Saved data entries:
== Segment start ==
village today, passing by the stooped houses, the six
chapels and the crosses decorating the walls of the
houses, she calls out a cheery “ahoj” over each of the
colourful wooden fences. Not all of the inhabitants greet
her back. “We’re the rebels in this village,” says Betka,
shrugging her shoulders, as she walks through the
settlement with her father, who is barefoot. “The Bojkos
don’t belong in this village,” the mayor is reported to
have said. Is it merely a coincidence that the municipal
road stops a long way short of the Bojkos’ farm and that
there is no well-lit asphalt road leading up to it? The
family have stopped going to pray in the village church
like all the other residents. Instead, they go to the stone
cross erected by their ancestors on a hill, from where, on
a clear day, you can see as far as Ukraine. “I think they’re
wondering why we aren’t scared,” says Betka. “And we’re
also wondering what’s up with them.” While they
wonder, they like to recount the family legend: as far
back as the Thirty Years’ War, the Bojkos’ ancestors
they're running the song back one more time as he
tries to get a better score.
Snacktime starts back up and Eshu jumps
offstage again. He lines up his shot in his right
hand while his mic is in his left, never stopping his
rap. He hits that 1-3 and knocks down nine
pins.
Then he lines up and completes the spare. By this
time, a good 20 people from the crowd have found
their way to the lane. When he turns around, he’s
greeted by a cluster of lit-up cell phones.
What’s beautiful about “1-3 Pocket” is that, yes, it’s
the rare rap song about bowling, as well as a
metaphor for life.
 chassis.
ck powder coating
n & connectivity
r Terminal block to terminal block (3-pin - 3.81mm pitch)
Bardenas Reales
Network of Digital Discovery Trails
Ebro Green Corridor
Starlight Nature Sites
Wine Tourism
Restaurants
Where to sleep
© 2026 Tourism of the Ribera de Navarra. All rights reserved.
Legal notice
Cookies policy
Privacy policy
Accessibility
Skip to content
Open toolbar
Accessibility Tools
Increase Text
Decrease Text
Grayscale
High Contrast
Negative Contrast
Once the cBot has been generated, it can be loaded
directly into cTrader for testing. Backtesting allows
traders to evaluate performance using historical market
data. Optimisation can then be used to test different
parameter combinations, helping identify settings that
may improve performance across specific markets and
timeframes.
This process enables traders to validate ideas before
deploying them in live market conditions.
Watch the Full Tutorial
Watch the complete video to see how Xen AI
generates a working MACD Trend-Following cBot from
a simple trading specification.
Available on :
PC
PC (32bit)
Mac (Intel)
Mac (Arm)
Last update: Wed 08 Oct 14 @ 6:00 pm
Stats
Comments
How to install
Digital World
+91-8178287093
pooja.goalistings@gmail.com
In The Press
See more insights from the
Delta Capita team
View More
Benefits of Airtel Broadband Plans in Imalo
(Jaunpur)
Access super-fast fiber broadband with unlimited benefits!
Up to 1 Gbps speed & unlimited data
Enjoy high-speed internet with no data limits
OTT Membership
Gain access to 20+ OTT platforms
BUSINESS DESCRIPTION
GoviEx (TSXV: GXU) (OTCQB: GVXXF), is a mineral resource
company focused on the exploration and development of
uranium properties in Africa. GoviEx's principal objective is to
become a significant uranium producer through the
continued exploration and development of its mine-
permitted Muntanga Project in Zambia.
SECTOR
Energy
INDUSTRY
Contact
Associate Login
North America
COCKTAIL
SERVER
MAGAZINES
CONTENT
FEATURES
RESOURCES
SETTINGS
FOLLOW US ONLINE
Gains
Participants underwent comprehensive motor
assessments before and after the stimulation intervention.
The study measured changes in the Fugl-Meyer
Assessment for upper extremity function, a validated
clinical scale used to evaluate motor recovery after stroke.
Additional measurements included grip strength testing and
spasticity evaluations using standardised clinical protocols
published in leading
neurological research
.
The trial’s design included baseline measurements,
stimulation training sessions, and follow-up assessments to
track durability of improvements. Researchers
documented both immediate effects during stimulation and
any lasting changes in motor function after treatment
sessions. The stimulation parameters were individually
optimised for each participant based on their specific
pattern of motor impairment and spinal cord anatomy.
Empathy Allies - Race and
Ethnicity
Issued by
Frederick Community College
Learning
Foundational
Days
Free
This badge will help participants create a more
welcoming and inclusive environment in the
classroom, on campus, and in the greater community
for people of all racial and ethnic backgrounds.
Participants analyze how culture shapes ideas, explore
== Segment end ==
== Segment start ==
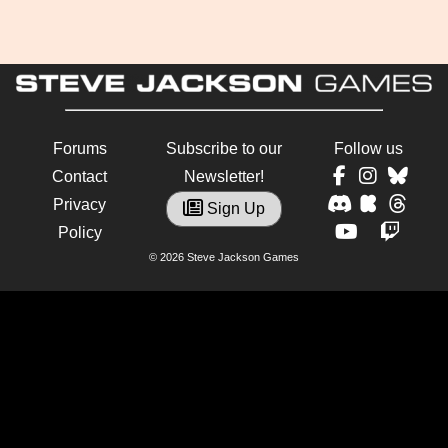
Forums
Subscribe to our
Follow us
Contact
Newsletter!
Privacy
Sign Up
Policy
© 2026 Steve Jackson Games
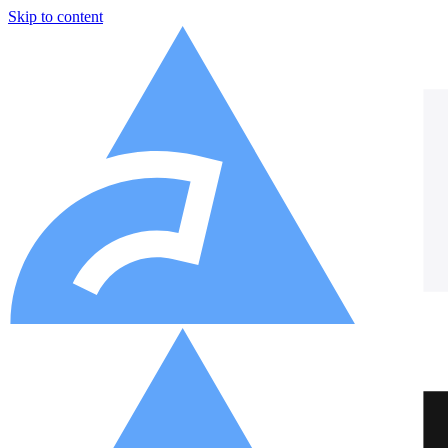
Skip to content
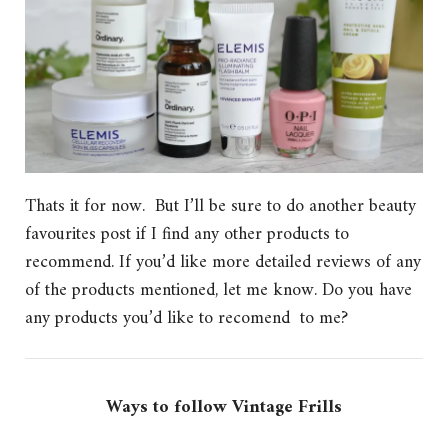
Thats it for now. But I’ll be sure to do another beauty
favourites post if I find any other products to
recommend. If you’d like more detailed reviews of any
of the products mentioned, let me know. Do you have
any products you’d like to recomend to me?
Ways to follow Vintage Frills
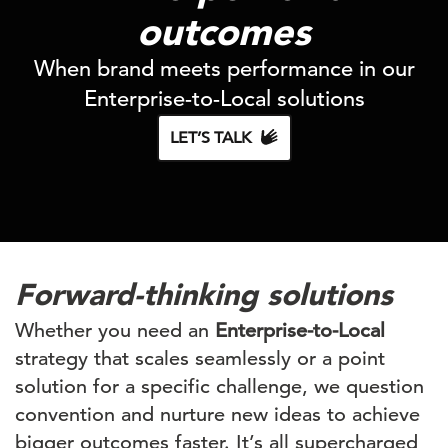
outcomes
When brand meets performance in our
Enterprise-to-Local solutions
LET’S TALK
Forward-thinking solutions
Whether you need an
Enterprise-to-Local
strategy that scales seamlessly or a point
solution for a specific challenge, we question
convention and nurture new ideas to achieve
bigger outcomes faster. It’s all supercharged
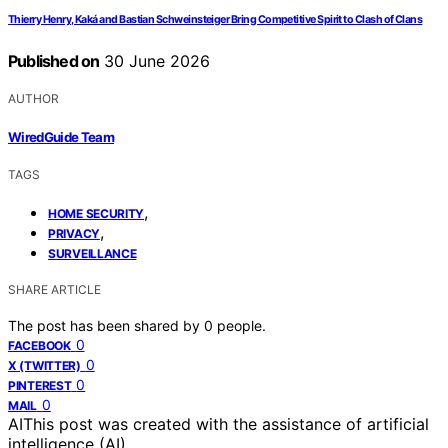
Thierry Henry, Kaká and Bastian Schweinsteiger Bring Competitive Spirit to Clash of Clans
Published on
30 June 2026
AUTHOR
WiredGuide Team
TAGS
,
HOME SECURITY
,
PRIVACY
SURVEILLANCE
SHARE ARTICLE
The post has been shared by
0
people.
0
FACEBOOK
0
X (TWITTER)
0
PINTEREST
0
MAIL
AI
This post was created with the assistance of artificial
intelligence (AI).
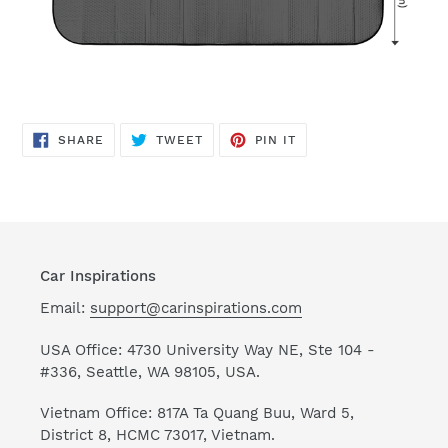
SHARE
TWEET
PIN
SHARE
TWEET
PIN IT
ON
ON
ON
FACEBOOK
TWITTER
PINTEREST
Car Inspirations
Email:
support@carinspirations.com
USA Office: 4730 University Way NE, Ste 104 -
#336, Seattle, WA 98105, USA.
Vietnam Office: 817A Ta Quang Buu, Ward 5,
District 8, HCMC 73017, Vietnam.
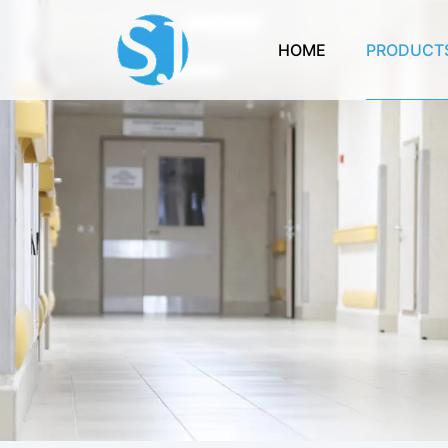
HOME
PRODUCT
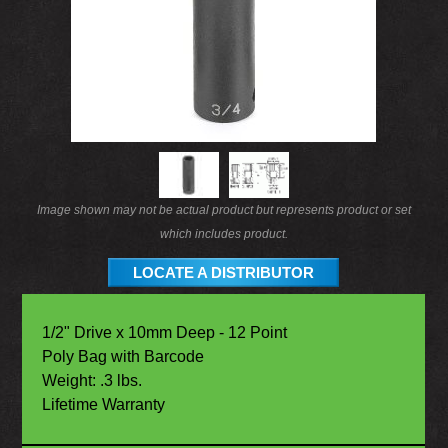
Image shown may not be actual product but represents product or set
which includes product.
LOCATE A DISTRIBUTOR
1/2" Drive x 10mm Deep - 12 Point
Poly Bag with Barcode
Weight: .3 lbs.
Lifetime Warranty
== Segment end ==
## [Requirement]
Each line above that has the word "people" must be copied.

## [Response]
time, a good 20 people from the crowd have found
for people of all racial and ethnic backgrounds.
people.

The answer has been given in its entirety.